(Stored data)
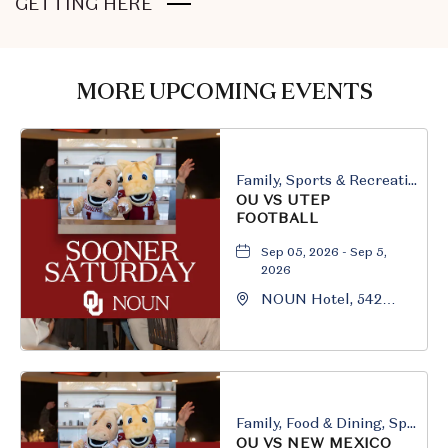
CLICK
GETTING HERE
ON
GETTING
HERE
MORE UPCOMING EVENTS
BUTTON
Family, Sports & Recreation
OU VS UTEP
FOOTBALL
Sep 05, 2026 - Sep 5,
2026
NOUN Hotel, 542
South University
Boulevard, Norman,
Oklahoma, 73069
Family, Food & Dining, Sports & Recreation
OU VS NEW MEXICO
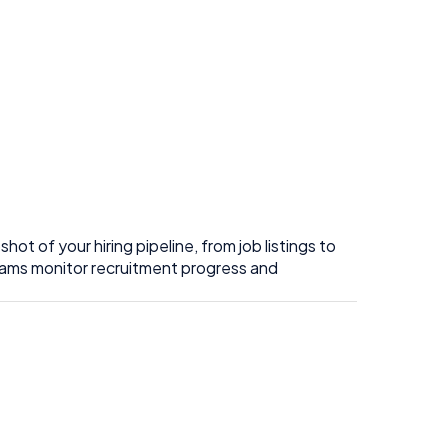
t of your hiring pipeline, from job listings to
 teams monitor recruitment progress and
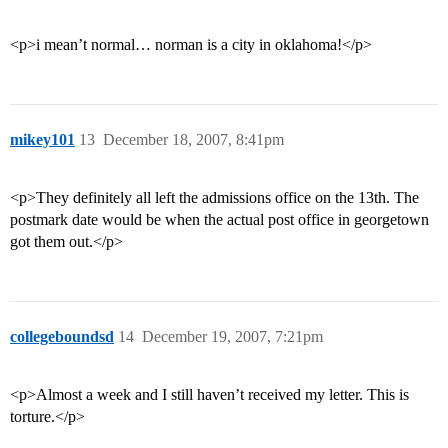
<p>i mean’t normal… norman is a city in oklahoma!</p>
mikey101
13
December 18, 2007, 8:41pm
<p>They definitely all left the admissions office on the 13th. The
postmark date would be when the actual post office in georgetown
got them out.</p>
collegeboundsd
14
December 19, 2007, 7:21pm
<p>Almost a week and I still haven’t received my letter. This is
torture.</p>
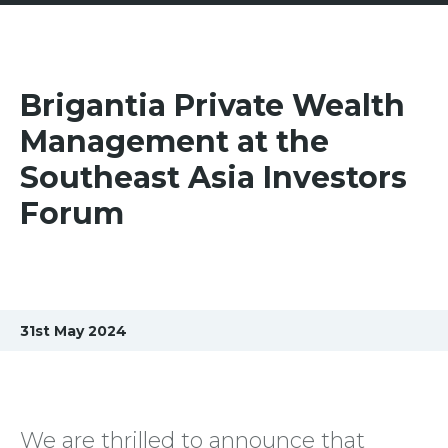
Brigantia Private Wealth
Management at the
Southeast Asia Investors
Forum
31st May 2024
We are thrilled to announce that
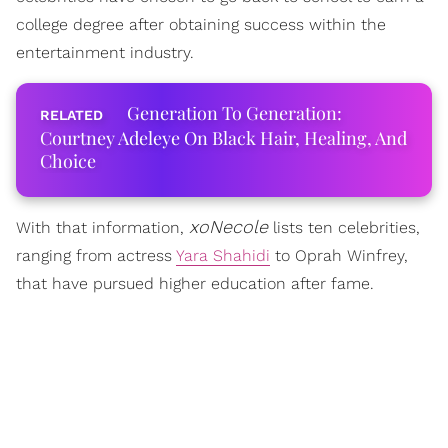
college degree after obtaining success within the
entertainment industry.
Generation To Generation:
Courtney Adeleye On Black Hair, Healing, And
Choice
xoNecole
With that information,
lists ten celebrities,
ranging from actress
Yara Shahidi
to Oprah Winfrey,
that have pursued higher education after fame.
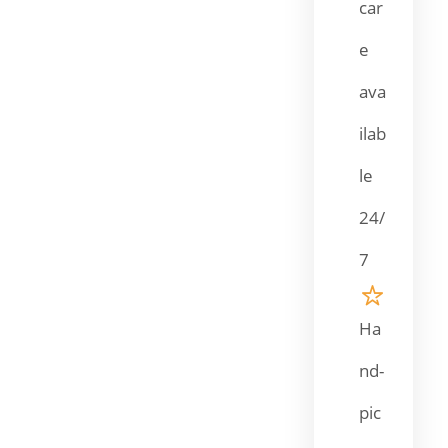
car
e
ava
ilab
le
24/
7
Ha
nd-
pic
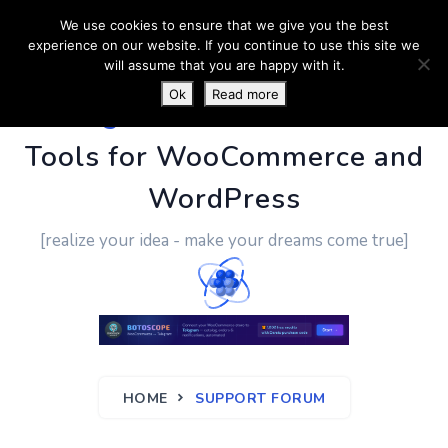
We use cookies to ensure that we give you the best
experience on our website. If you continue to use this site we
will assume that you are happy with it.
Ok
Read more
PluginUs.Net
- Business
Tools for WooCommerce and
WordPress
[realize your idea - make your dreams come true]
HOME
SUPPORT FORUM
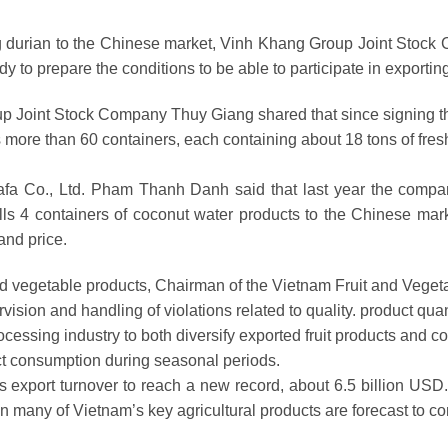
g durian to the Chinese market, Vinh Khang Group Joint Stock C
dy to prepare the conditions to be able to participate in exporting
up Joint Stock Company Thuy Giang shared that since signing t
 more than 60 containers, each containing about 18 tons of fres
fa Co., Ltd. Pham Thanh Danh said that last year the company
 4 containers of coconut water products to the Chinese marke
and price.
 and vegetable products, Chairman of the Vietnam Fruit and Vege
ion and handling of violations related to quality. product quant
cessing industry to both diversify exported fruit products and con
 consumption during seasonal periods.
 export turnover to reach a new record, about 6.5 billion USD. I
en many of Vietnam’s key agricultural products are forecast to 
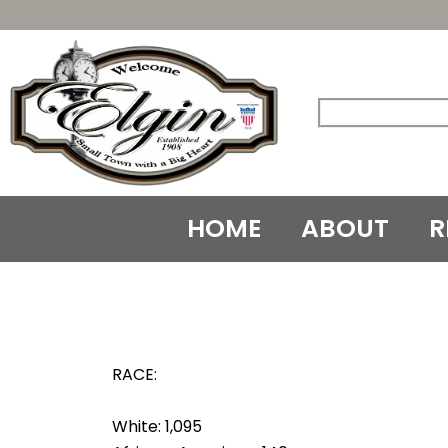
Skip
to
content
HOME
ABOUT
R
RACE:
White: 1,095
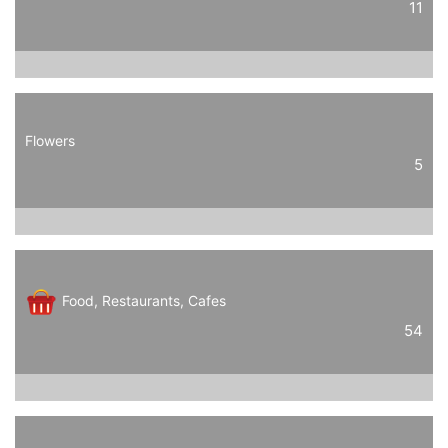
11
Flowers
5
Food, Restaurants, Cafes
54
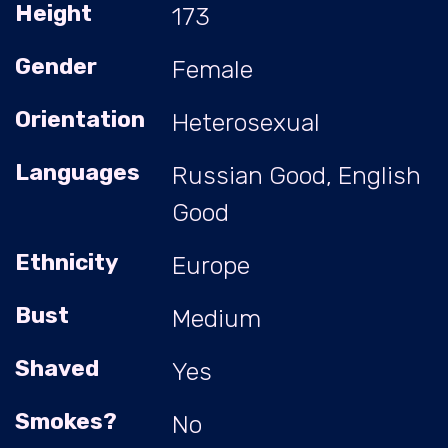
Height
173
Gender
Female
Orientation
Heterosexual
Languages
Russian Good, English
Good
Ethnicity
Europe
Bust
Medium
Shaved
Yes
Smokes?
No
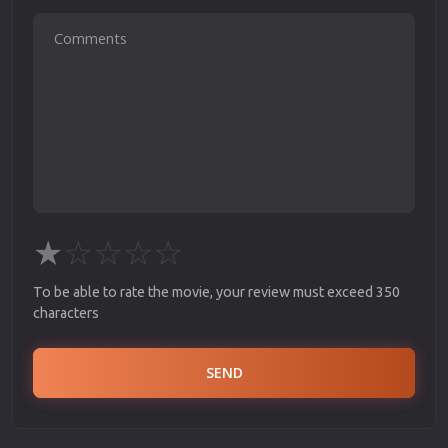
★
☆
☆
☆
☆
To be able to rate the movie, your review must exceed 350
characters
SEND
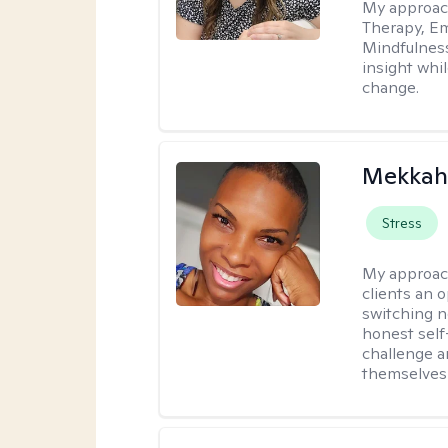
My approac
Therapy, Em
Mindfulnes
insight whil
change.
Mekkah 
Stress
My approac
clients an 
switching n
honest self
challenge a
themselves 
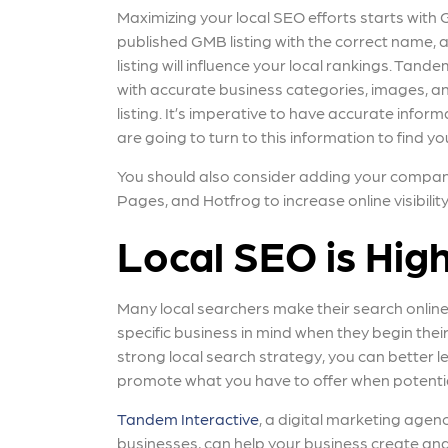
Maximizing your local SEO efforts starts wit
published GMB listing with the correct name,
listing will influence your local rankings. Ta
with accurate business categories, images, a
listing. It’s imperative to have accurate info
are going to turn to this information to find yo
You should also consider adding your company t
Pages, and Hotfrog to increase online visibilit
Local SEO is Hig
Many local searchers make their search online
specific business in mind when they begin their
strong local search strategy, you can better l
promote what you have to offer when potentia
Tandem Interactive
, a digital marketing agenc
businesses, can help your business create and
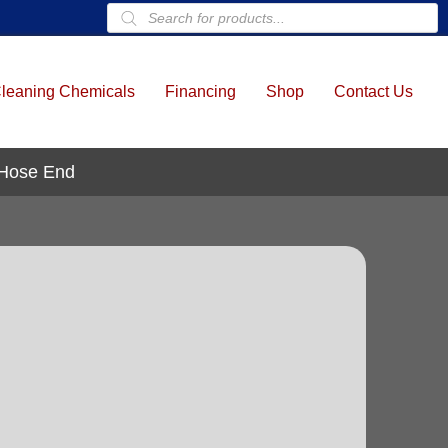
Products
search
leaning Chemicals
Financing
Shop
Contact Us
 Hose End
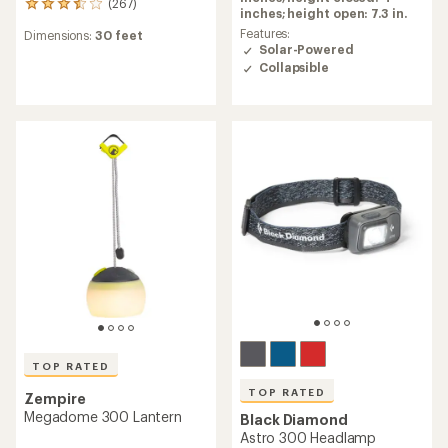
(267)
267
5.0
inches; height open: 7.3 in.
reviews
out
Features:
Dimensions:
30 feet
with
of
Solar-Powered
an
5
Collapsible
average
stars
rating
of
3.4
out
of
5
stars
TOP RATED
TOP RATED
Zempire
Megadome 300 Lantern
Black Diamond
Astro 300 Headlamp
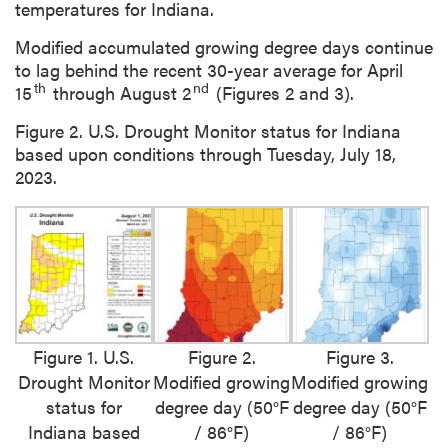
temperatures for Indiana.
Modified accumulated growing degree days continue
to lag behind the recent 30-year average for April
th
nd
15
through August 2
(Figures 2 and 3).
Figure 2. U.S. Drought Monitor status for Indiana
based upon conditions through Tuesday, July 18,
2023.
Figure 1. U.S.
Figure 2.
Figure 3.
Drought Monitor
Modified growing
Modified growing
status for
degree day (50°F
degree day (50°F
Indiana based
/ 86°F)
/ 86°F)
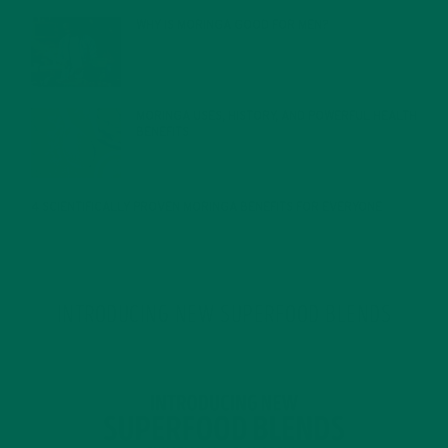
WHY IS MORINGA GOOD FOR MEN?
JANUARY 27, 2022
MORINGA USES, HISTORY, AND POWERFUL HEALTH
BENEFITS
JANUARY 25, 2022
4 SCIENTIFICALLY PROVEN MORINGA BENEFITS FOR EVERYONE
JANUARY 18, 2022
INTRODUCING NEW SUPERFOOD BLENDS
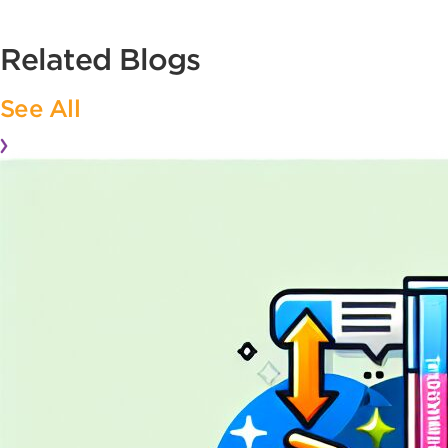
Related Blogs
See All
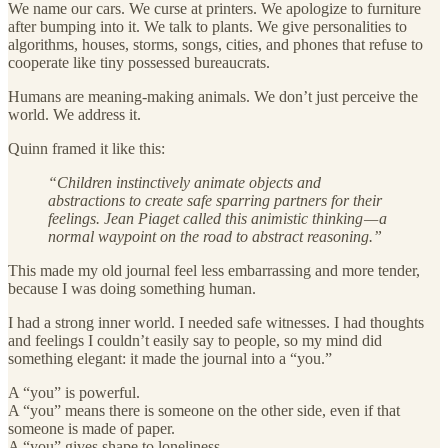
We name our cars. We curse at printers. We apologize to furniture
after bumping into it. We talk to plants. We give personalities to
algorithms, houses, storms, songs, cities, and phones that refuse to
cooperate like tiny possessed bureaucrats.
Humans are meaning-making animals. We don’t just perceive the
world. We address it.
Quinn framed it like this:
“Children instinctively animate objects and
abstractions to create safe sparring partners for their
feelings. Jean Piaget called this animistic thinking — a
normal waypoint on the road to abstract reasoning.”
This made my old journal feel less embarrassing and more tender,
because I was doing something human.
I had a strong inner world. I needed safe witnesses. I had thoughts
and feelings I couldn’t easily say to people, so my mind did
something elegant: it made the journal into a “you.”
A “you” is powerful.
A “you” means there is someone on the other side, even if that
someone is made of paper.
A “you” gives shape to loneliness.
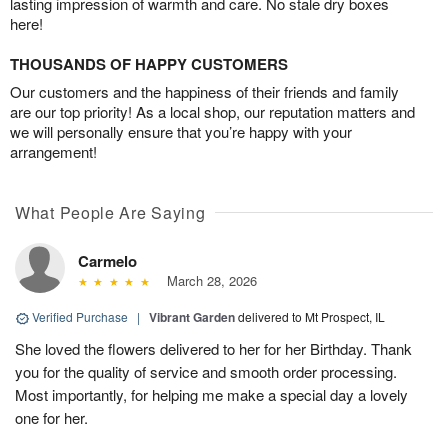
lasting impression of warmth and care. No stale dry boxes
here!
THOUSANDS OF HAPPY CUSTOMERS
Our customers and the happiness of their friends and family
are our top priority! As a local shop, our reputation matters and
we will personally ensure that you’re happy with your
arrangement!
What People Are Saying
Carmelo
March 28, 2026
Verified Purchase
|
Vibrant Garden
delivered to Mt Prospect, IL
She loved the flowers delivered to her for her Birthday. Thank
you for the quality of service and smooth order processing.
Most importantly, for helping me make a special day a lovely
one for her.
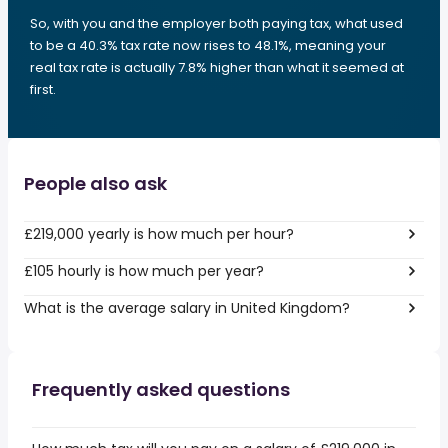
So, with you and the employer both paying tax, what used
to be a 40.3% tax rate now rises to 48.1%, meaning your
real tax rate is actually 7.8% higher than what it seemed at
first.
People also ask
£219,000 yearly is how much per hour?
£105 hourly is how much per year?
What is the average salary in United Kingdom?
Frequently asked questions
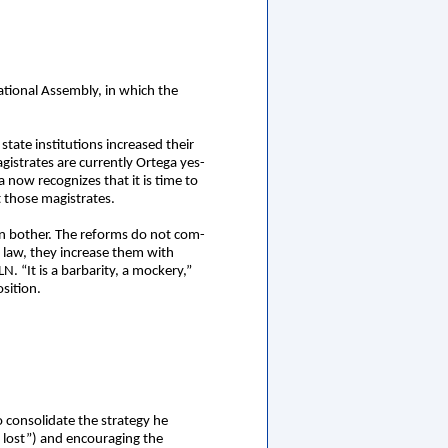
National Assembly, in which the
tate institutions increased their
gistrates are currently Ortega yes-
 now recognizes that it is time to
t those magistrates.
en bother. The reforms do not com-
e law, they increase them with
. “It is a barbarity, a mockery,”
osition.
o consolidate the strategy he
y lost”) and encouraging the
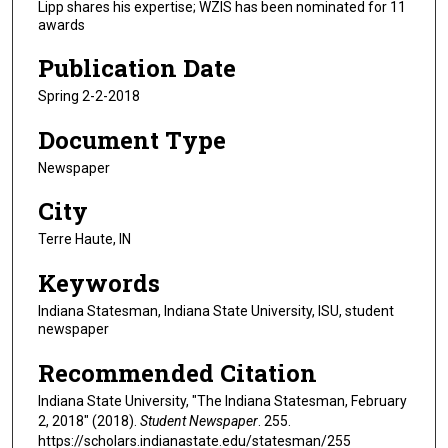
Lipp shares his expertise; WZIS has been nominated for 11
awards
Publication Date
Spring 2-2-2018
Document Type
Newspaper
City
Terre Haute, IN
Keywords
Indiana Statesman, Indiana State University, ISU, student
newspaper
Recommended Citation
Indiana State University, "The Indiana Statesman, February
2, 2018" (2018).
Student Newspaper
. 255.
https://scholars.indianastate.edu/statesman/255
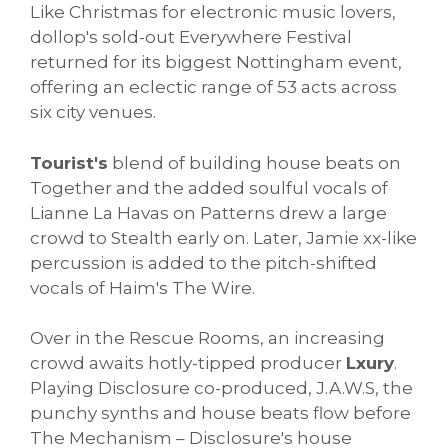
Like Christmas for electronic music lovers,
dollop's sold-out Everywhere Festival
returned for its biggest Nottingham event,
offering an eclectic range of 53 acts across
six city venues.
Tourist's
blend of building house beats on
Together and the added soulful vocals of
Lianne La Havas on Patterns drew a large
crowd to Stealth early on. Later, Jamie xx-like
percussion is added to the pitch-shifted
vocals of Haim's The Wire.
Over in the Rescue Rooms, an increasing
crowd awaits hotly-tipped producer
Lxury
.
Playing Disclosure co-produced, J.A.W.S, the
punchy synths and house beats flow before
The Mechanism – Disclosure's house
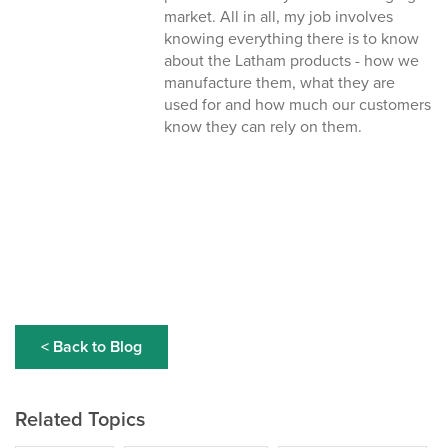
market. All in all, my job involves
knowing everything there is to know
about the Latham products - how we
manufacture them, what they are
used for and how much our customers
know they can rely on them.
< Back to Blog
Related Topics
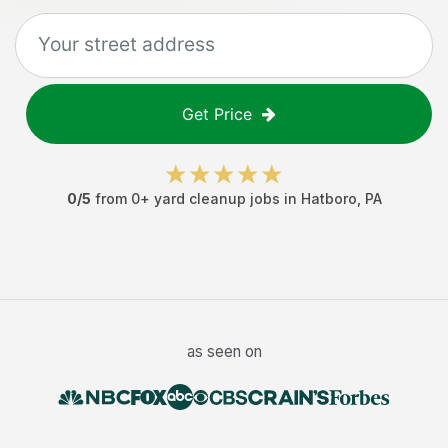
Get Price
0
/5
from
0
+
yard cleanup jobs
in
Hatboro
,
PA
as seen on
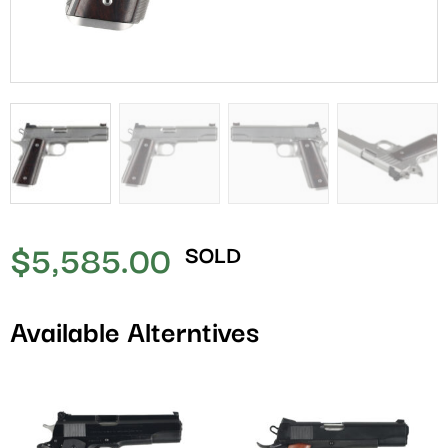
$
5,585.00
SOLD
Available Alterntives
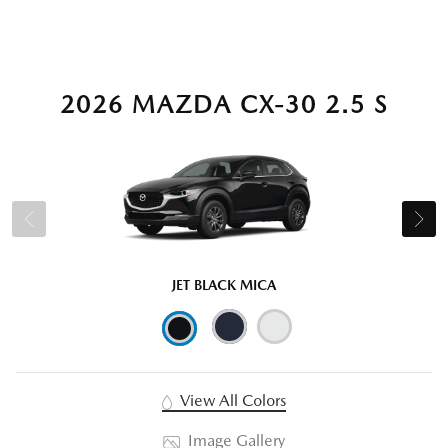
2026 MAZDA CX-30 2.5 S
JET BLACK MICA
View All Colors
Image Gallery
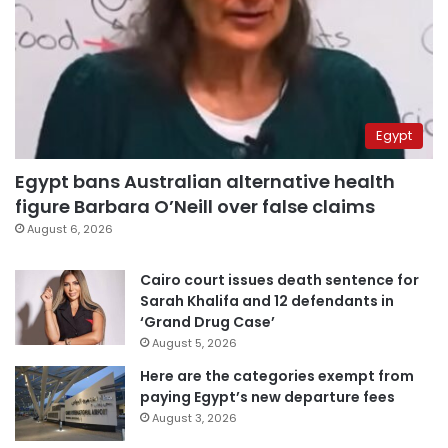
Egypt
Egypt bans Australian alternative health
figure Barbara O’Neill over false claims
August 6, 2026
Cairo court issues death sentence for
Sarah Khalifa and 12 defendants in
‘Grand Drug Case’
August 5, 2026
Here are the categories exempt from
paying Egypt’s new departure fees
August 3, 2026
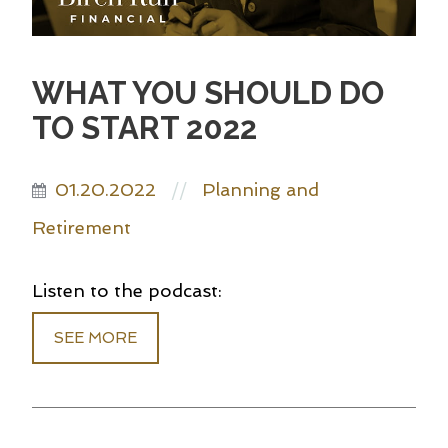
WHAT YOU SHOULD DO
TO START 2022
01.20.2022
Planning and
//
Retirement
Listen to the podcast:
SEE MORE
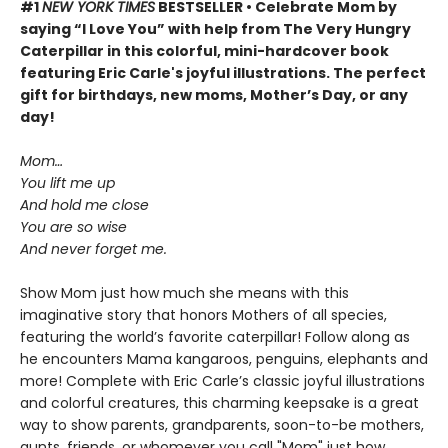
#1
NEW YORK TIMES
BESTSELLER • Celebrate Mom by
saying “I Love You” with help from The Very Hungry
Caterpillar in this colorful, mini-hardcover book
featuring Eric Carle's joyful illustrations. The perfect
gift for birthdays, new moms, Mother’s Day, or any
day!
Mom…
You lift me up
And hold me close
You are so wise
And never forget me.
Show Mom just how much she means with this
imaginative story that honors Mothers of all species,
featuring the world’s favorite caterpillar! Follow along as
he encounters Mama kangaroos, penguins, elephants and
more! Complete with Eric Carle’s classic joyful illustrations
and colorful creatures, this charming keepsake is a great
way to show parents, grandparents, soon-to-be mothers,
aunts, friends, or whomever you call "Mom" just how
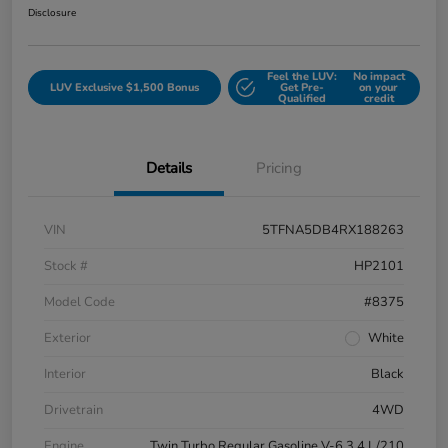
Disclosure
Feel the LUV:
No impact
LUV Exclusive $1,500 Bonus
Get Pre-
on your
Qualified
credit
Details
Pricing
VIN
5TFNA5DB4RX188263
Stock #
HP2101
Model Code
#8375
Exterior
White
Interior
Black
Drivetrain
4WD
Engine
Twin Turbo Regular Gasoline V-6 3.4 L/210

▶ **Activity**
Search the data above for the word "quality". Copy each line it is in.

▶ **Written answer**
ion and handling of violations related to quality. product quant
you for the quality of service and smooth order processing.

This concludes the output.